Ritengo che, anche nel corso del dibattimento, si sia dimostrata l’infondatezza delle accuse che mi vengono rivolte. Attendo quindi con fiducia, nel prossimo autunno, il pronunciamento del Tribunale di Bologna”.
I DETTAGLI
Molto più lievi le contestazioni mosse agli altri ex consiglieri. Quello di Luciano Vecchi, per cui e' stata chiesta la condanna a due anni e mezzo, sarebbe secondo Plazzi 'il tipico caso, purtroppo non isolato, di uso strumentale delle Istituzioni per scopi di partito', e rappresenterebbe 'l'ultima conseguenza della contrazione dei finanziamenti ai partiti'. Vecchi, afferma infatti la pm, 'fu catapultato da Roma, dove viveva e lavorava, a Bologna, ma nel periodo in esame risulta che tornò nella Capitale 40 volte, per piu' giorni e sempre per impegni di partito'.

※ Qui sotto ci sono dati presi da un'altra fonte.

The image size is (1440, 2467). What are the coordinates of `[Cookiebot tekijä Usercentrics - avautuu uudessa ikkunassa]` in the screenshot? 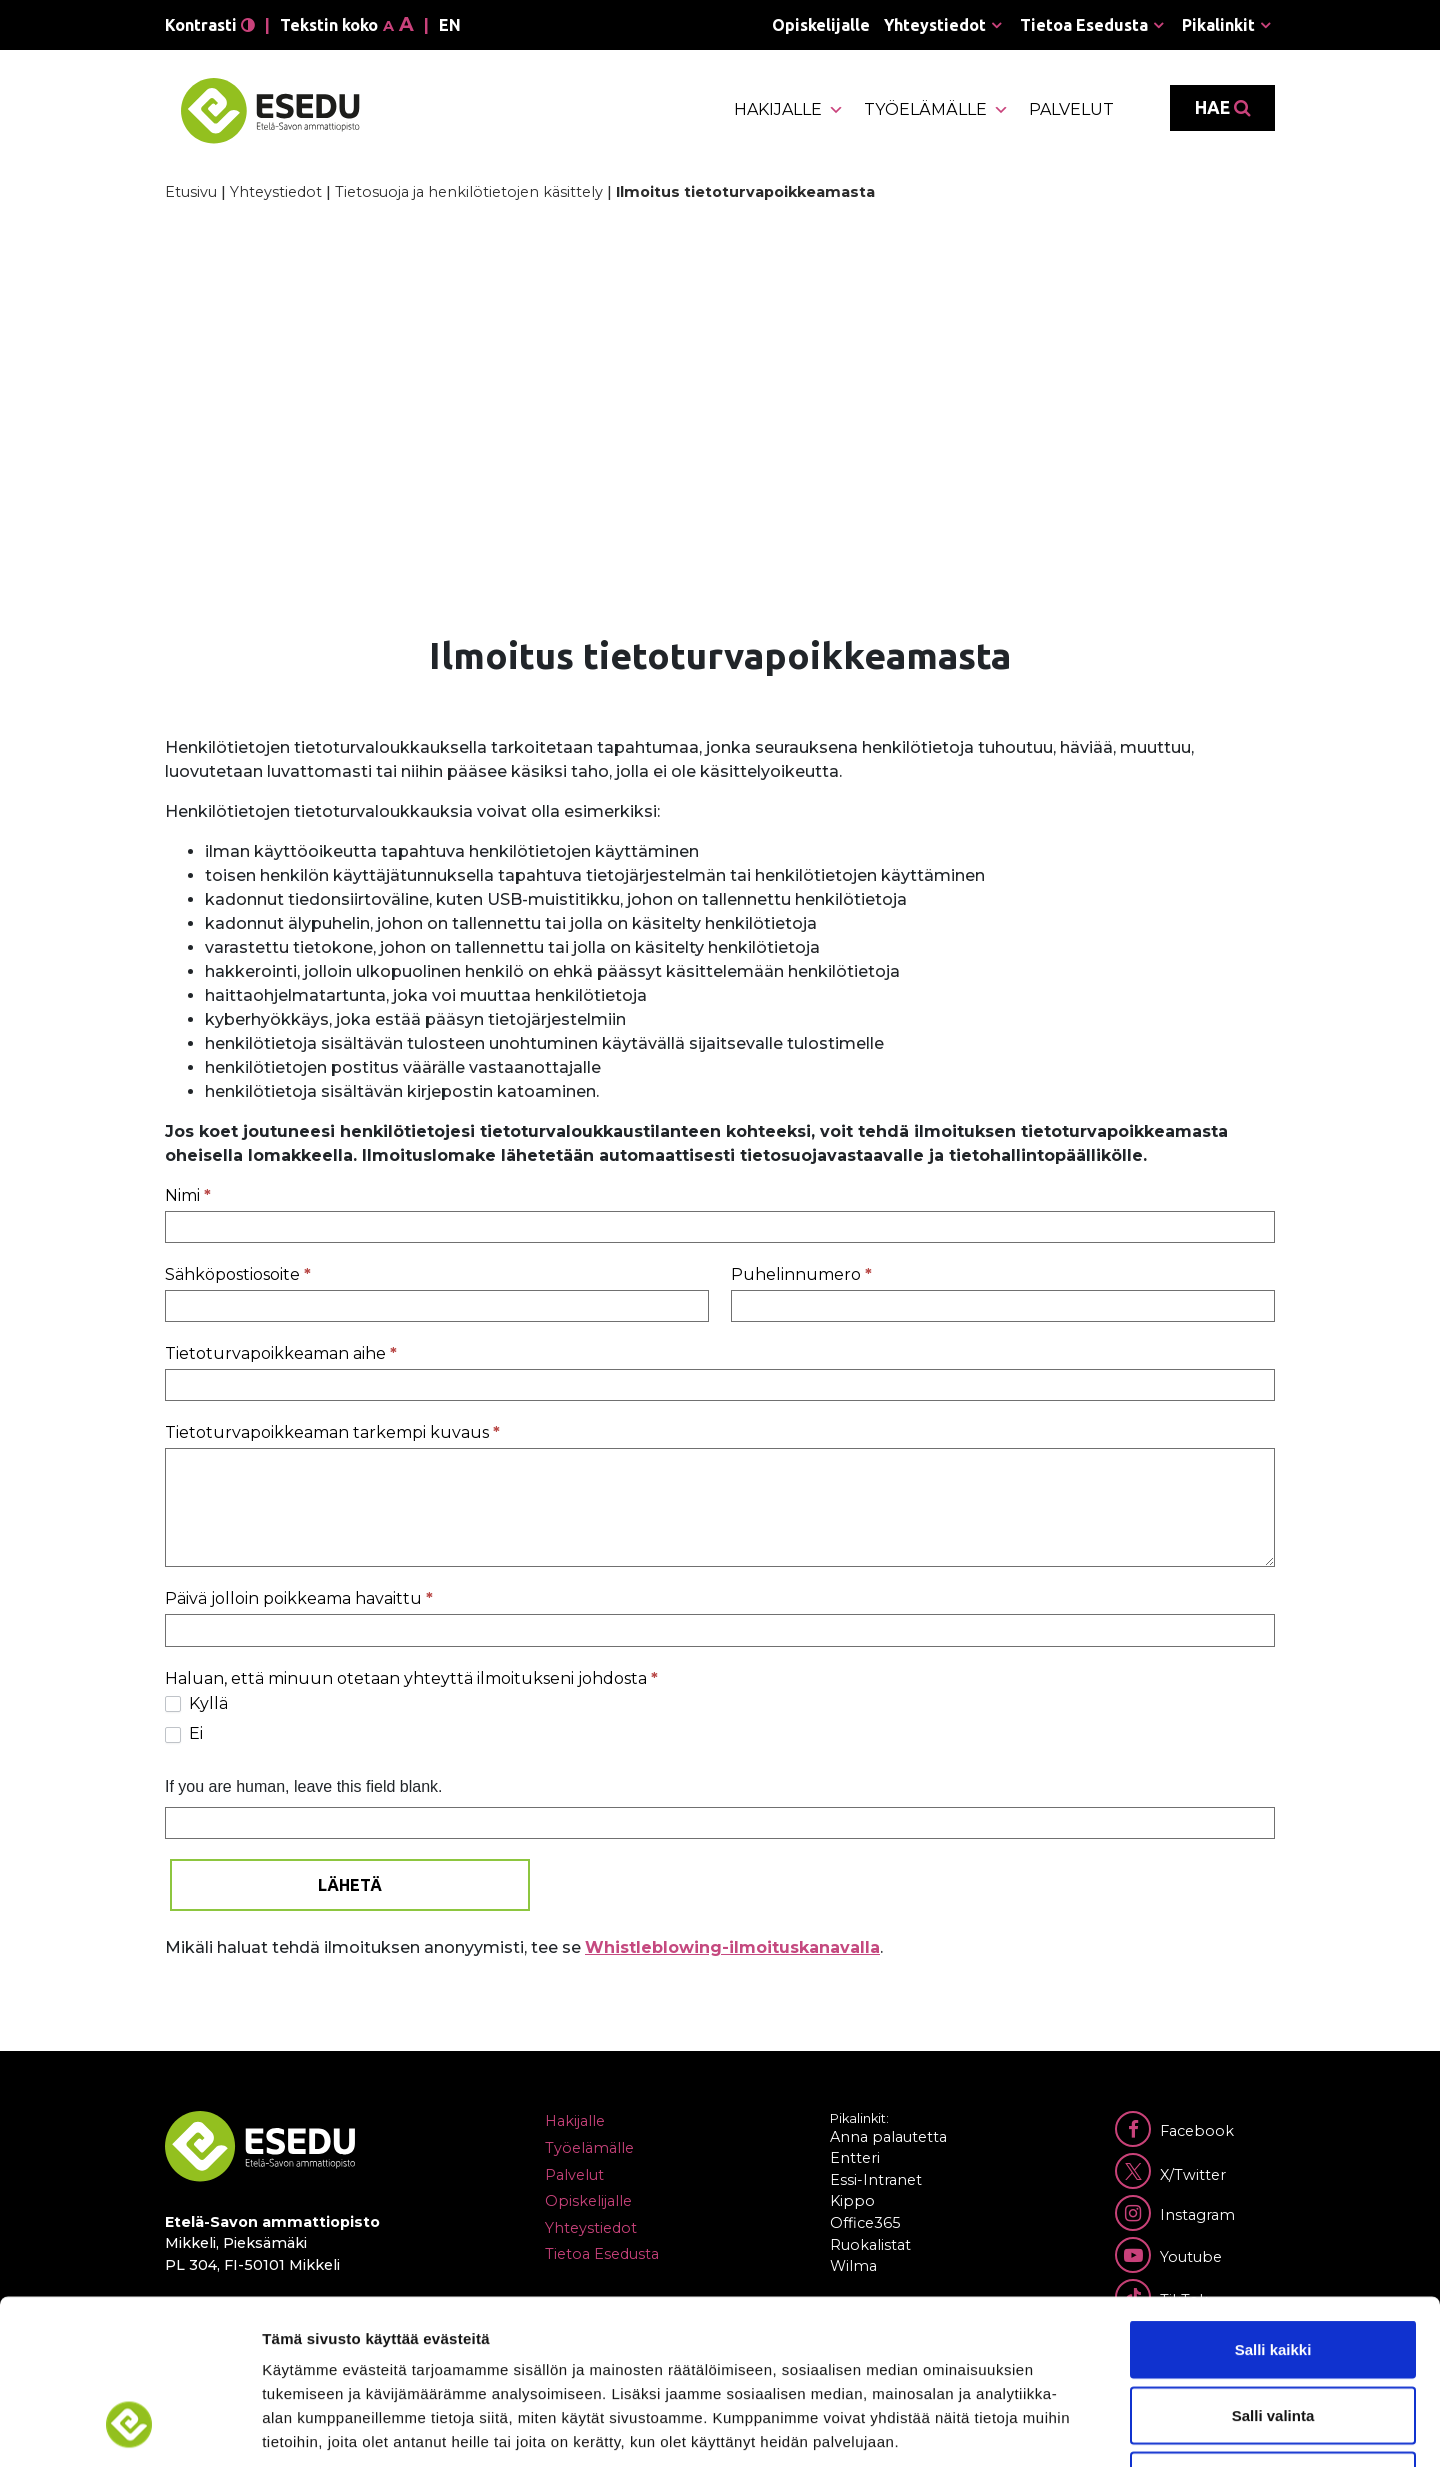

A Roma, prosegue Plazzi, 'Vecchi faceva la spesa e comprava i giornali, facendosi rimborsare tutto, e lasciava la carta di credito a disposizione dei familiari, come dimostra il fatto che tra le spese rimborsate ce ne siano alcune per acquistare libri di scuola'. Insomma, sintetizza la pm, Vecchi avrebbe messo in atto 'un sistematico dirottamento delle risorse a carico del gruppo consiliare'. Discorso simile per Rita Moriconi, per cui la richiesta e' di due anni e tre mesi. Secondo Plazzi, l'ex consigliera utilizzava i fondi regionali per 'mantenere in vita il proprio sottogruppo all'interno del partito'. Nei suoi confronti è stata chiesta la condanna anche per le spese relative ai conti degli alberghi, quelle telefoniche, e anche per l'acquisto, fatto pero' da un suo collaboratore (che si presento' in Procura ammettendo il fatto), di un sex toy.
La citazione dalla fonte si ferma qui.